Johnny Depp scored a double hat trick with Captain Jack Sparrow.
First, thanks to the success of 2003’s “The Curse of the Black Pearl” — for which Depp earned an Oscar nomination — “Pirates of the Caribbean” became a trilogy.
Depp also achieved a three-part personal coup with the role: unbridled creative expression in a spectacular commercial success with a film he can happily share with his kids.
But with the second “Pirates” picture, “Dead Man’s Chest,” in theaters July 7 and filming nearly wrapped on the third, the 43-year-old actor is reluctantly preparing to put aside the roguish pirate he describes as “part rock-star, Keith Richards-kind-of-guy and part Pepe Le Pew.”
“It’s always hard to say goodbye to a character at the end of a shoot, but with Captain Jack especially,” says Depp, who exudes the same magnetic charm in person as he does on screen. “I’ve really come to enjoy spending time with him, or as him, whatever it is. He’s definitely a big part of me.”
Depp even wears Sparrow’s gold and silver teeth off screen: they’re bonded to his own.
It took 20 years in the movie business — and having two children — to bring the actor to the place where Captain Jack Sparrow could be born. The flamboyant character, who remains lovable despite lying, cheating and drunken-staggering, was inspired by the whimsy of cartoons, Depp says. Like Bugs Bunny, Jack Sparrow has an appeal that transcends age and gender.
Cartoon characters “are not bound by the same laws as regular human-being actors,” Depp says, his brown eyes and shaggy hair peeking out from under a gray fedora. “So I thought that would be a fun way to approach a (movie) character, to push the boundaries. That’s where I was coming from when the ‘Pirates’ thing cropped up, so it was kismet in a way.”
“They said, ‘He’s gay, he’s drunk. Oh my God, what are you guys doing?’ But once we cut a scene together, they saw the fun of it,” he says.
That fun was tripled when Depp agreed to reprise the role — twice.
“None of us would be back if Johnny had not wanted to play this character again,” Bruckheimer says.
‘He’s a brilliant guy’
In “Dead Man’s Chest,” crafty Jack Sparrow seeks to avoid paying the debt he owes to undersea overlord Davy Jones (Bill Nighy).

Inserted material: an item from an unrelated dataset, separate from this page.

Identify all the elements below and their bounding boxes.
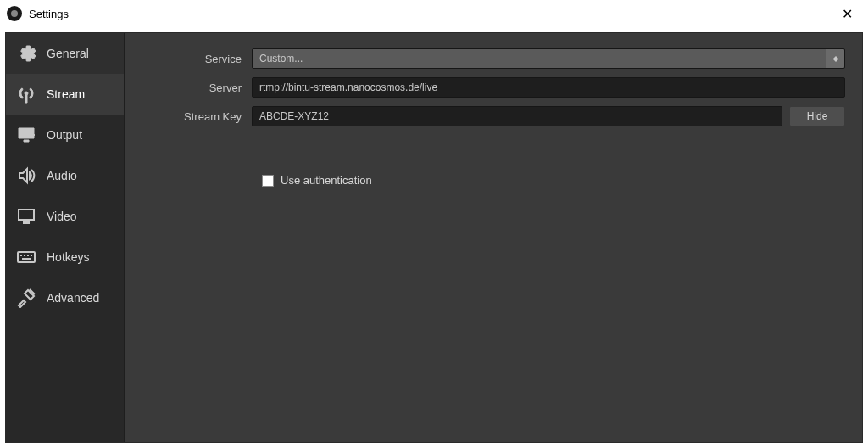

Sparrow tricks young lovebirds Will Turner (Orlando Bloom) and Elizabeth Swann (Kiera Knightley) into helping him, and the three take off on an adventurous escapade that includes fighting sea monsters, infiltrating an island community and searching the watery underworld for the legendary “dead man’s chest.”
The film has heart, Nighy says, attributing the appeal of the first “Pirates” movie to Depp’s depiction of Sparrow.
Depp has tried to pour his soul into all his performances, he says, whether they were in a tiny independent film or a big-budget blockbuster. Commercial success, while appealing, was not crucial, he says.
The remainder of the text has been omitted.